A spokesman said: “The leaders agreed that recent meetings of the G20 and of NATO foreign ministers had been useful forums for discussions on this issue.
“They emphasised the need to provide a united front in the face of Russian threats and hostility.
“The leaders called on Russia to de-escalate tensions and reaffirmed their staunch support for Ukraine’s territorial integrity.”
It comes as Ukraine’s defence minister Oleksii Reznikov warned that there is an estimated 94,300 Russian troops near the border between the two countries and in Russia-annexed Crimea.
Analysis by Mark Stone, US correspondent in Washington DC
The video call with President Putin is trickiest diplomatic conversation of Joe Biden’s presidency.
The leaders last spoke in June. A pandemic hiatus allowed for a face-to-face summit in Geneva.
I was there and concluded at the time that it was boring, but that “boring” was good in the context of Russia-US relations. There were no fireworks.
Geneva now feels a long time ago. Today’s stakes are high.
For weeks, American intelligence has suggested an imminent Russian invasion of Ukraine. It doesn’t take intelligence to conclude something’s up, given the number of Russian troops massing.
Last night, key NATO leaders coordinated a message. Sanctions will be the key tool to hit Russia hard if it makes any move on Ukraine.
Targeting Kremlin officials or even cutting Russia from the global SWIFT banking payment system are options.
Mr Putin has his own red lines – most critically, Ukraine must not be allowed to join NATO. On that, the White House says: “We’re not going to operate according to that logic of accepting anyone’s red lines.”
So is Russia really about to invade Ukraine?
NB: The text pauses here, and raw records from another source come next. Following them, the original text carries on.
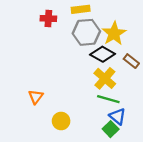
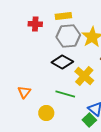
black diamond: (103, 54) -> (62, 62), moved
green line: (108, 99) -> (65, 94), moved

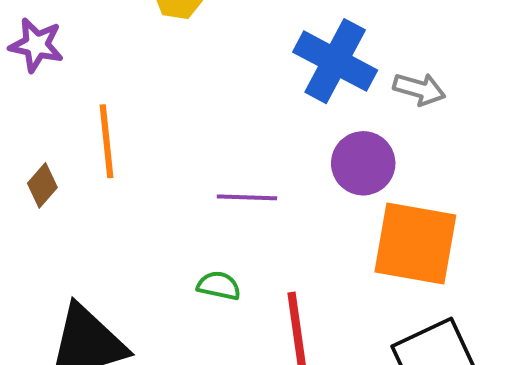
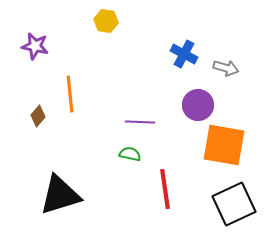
blue cross: (335, 61) -> (184, 54), size x0.7
green semicircle: (219, 286) -> (130, 154), moved

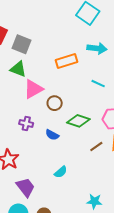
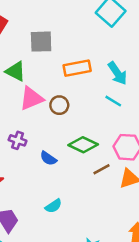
gray square: (22, 44) -> (41, 42), moved, turned -30
cyan arrow: (97, 48) -> (117, 73), moved, turned 42
brown circle: (55, 103) -> (59, 105), moved
brown line: (96, 147) -> (101, 169), moved

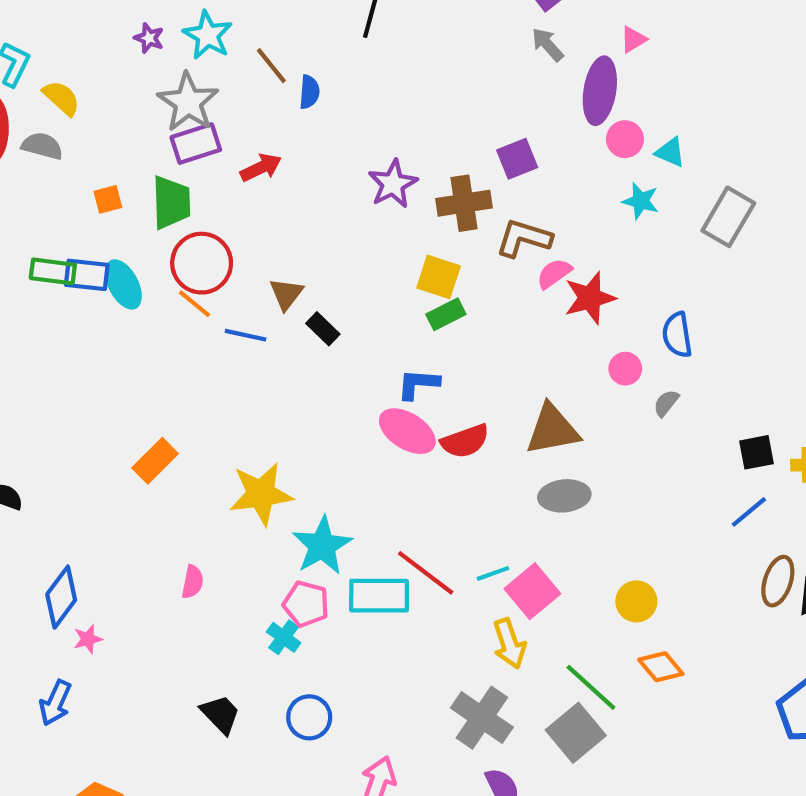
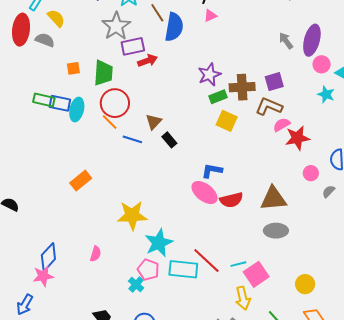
pink triangle: (633, 39) -> (210, 16), moved
gray arrow: (548, 45) -> (286, 41), moved
blue semicircle: (309, 92) -> (174, 27), size x1.8
purple rectangle: (196, 144) -> (133, 46), moved
purple square: (517, 159) -> (274, 82), moved
cyan ellipse: (123, 284) -> (77, 109), turned 35
green rectangle: (446, 314) -> (218, 97), moved
orange rectangle: (155, 461) -> (81, 181), moved
blue diamond: (61, 597) -> (48, 257), moved
pink star: (88, 639) -> (43, 276), size x1.5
White House officials seem genuinely unsure.
“We do not know whether President Putin has made a decision about further military escalation in Ukraine… President Biden will make clear that there will be very real costs should Russia choose to proceed but he will also make clear that there is an effective way forward with respect to diplomacy.”
He said that a “large-scale” escalation is possible in January, adding that Ukraine would not provoke the situation but would fight back if it came under attack.
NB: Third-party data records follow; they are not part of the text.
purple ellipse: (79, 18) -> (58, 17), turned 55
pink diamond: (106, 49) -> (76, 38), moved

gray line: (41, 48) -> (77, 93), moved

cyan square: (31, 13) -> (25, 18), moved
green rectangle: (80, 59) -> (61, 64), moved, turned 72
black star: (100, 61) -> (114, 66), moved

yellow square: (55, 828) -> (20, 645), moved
A senior US administration official said on Monday that Mr Biden will warn Mr Putin of severe economic consequences if Russian troops invade.
The official, who was not identified, said: “We believe there is a way forward to allow us to send a clear message to Russia that there will be enduring and meaningful costs” should an invasion take place.
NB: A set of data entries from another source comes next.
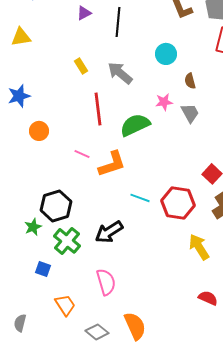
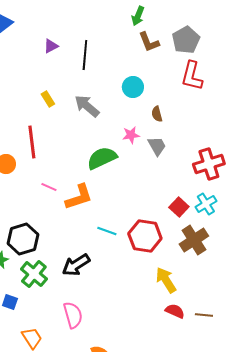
red line: (98, 109) -> (32, 142), moved
red semicircle: (208, 298) -> (175, 311), moved

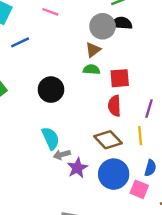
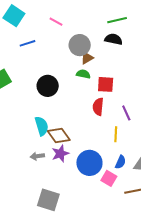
gray circle: (103, 26) -> (80, 45), moved
purple line: (149, 109) -> (126, 113), turned -49
brown diamond: (108, 140) -> (59, 136), moved
gray arrow: (62, 155) -> (37, 156), moved

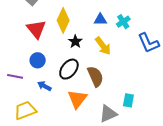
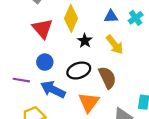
black ellipse: (69, 69) -> (79, 70), turned 35
blue arrow: (44, 86) -> (53, 89), size x1.6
Russia has accused Ukraine and its western allies of destabilising behaviour, with the Kremlin’s foreign policy adviser Yury Ushakov dismissing fears of a military escalation as “nonsense” on Friday.
He added: “We have the right to move the troops on our territory.”
Moscow wants the US to guarantee that Ukraine will not be admitted to the NATO military alliance.
Ties between Russia and Ukraine deteriorated in 2014 after Moscow-backed forces seized part of eastern Ukraine.
Ukrainian officials have said that around 14,000 people have been killed in fighting between the groups since then.